Homemade “Ricotta” (makes approx. 200 gr)
1 l quality whole milk (not UHT. I used Daylesford organic unhomogenised whole milk)
1-2 tbsp fresh lemon juice (or a neutral distilled vinegar, but I prefer lemon juice for taste. Some claim vinegar is more consistent in its results though, as lemons can vary wrt acidity)
a pinch of salt, max ¼ tsp (optional)
Heat the milk in a heavy based pan until the edges start to foam and steam rises (between 74 – 82 C, 94 C if unpasteurised). Don’t boil or burn it. I used my sous-vide and took it off as soon as the milk came to 82 C.
Take it off the heat and add 1 tbsp of lemon juice and salt (if using). Leave for at least 5 minutes and check if curds are forming. If you can still see quite a bit of milk without separation, add another tbsp of lemon juice and let it sit for up to 30 mins.
Spoon the curds into a fine sieve lined with muslin, layers of sturdy kitchen paper or a clean J-cloth. The longer you drain, the drier the curds. If you need your curds to be still quite wet, 5-10 mins draining is enough. Medium dry: 15-25 mins Else drain for a couple of hours or overnight in the fridge.

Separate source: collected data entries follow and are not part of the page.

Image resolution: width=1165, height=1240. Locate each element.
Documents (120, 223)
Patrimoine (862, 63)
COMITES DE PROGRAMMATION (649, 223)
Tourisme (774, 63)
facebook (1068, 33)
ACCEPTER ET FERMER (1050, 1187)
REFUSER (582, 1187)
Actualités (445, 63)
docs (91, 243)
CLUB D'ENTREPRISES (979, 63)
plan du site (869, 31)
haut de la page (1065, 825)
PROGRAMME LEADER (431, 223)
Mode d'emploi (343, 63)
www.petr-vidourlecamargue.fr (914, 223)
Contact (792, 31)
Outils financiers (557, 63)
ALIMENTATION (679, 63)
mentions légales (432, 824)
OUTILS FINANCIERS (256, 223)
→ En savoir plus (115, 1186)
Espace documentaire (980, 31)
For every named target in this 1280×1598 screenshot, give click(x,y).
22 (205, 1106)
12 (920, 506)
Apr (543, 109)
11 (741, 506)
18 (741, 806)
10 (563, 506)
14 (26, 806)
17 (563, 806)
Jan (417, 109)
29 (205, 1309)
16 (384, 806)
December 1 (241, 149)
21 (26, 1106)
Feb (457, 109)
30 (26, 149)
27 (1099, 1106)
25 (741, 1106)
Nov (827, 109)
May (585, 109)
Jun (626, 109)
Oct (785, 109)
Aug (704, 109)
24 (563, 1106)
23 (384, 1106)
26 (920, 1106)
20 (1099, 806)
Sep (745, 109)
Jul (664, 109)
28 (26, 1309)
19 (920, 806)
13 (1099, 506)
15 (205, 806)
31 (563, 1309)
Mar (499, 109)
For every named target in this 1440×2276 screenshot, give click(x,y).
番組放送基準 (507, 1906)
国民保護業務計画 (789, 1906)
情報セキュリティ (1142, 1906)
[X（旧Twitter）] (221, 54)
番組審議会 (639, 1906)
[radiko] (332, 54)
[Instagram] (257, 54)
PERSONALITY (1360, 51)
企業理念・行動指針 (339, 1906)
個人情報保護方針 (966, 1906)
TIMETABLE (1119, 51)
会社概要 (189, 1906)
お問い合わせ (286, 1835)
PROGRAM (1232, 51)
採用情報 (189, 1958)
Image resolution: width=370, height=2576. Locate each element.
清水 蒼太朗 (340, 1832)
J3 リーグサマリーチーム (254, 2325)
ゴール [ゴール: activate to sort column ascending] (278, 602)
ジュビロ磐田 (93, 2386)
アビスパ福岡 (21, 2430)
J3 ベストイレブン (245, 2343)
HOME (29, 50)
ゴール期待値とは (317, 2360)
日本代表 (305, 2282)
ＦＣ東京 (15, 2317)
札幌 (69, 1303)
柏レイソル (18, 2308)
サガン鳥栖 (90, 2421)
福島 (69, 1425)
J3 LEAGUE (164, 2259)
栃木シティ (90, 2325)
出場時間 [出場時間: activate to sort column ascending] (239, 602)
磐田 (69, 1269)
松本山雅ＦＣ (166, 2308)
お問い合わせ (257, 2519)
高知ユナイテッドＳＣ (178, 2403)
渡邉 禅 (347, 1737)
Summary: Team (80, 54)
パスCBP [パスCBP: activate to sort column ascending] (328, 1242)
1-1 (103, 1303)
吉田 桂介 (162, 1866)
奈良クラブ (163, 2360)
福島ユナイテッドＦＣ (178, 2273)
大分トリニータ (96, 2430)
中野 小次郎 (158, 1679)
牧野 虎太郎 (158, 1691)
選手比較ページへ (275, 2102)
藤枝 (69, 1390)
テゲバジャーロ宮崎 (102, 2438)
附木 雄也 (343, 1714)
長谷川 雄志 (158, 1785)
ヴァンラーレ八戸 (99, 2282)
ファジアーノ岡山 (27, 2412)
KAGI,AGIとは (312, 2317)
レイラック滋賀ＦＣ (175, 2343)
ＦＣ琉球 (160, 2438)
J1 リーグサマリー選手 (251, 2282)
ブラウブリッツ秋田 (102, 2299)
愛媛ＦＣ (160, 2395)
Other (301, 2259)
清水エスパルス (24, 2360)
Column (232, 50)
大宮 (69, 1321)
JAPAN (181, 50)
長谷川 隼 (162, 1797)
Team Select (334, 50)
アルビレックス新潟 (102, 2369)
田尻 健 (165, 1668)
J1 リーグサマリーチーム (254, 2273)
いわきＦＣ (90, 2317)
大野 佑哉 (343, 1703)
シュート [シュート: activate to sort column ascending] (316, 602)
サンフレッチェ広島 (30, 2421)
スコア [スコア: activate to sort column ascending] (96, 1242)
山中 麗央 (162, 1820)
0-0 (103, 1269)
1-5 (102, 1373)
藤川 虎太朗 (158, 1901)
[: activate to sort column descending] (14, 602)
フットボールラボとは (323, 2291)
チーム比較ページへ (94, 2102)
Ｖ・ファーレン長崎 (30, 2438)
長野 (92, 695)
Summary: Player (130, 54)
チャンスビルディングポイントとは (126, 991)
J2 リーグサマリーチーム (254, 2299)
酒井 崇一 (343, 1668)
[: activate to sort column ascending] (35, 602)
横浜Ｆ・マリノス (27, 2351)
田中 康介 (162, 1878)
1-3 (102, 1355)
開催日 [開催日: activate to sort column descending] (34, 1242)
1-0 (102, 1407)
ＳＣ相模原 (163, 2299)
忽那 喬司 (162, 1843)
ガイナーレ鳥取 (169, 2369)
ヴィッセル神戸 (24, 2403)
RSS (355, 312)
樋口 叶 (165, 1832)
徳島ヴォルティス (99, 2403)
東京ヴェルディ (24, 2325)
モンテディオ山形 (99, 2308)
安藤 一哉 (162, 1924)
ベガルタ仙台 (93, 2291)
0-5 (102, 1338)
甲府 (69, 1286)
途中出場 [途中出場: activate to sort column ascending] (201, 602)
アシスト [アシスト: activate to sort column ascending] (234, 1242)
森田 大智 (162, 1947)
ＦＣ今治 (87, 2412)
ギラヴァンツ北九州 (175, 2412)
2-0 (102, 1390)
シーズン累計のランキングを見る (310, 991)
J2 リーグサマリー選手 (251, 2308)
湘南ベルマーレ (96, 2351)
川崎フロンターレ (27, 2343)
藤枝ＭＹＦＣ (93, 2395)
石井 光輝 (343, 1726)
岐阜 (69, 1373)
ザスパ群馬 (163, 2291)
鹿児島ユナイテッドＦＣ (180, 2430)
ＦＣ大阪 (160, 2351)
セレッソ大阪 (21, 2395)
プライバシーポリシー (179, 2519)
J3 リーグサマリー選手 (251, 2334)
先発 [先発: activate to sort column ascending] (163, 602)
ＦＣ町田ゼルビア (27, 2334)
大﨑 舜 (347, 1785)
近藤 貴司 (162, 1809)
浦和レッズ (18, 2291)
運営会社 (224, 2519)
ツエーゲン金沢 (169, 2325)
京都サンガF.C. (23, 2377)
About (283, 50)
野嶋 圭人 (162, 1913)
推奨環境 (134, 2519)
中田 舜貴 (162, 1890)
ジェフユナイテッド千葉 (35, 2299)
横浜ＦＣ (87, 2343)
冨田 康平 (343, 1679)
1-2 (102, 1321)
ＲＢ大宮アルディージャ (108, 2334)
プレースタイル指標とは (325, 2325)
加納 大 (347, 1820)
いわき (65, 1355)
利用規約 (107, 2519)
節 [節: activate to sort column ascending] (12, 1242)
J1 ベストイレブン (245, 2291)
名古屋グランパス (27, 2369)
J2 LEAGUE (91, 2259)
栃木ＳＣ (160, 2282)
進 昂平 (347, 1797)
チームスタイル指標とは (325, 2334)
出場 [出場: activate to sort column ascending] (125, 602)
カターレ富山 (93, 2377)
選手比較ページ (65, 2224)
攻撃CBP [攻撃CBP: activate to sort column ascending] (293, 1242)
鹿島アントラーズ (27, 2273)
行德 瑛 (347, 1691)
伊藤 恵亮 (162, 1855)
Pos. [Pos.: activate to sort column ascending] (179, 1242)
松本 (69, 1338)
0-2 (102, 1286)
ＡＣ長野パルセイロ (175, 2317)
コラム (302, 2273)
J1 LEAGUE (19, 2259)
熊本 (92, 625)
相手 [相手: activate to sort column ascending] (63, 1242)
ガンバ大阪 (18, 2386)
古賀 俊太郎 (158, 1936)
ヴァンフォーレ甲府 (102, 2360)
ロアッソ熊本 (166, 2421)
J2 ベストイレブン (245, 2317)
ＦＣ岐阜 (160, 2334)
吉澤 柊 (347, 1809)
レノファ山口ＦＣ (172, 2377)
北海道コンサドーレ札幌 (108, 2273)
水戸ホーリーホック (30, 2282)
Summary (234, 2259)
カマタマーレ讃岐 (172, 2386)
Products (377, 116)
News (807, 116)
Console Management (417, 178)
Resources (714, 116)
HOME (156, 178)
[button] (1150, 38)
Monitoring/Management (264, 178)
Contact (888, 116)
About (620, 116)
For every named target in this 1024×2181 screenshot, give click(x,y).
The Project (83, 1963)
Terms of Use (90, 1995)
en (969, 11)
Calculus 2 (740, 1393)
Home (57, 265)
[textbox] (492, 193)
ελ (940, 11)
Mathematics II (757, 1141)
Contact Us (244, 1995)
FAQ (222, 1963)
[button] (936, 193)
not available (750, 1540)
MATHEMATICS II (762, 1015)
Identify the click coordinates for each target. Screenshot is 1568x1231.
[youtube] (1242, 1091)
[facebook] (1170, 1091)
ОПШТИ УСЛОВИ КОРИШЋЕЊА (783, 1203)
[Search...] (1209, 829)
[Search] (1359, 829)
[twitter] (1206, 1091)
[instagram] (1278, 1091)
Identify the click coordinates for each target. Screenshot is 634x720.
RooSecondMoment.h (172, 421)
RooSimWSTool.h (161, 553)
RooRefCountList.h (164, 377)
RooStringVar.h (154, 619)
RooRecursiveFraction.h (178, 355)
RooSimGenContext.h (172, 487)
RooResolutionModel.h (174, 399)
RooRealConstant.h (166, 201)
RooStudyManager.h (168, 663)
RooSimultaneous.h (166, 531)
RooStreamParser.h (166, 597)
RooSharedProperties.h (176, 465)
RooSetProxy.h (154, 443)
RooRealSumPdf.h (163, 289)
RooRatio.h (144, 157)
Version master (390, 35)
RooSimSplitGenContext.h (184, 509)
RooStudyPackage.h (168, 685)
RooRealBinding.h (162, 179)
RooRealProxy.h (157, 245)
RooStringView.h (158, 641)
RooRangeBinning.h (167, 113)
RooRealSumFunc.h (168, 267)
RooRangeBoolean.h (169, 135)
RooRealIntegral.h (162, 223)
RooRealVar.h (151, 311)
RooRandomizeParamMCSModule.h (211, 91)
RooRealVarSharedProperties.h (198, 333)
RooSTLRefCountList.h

For my ricotta gnudi, I needed mine very dry, so I drained the curds for a good couple of hours and then gently squeezed the rest of the liquid out with the J-cloth
If you want the firmer ricotta salata, press the curds in a muslin or J-cloth with a heavy weight on top overnight in the fridge. Bowl underneath. Obviously.
Store in a jar or air-tight container in the fridge until using. Have a nibble of it while it is still lukewarm though. It’s delicious.
If you haven’t added (too much) salt, you can use the leftover whey in baking or other recipes instead of water. Many recipes call for a little salt anyway, so even with added salt, this is fine in most recipes.
UPDATE: I have since found a method to make “ricotta” very quickly in the microwave on Seriouseats. I haven’t tried this yet, but if you do and have success with it, let me know!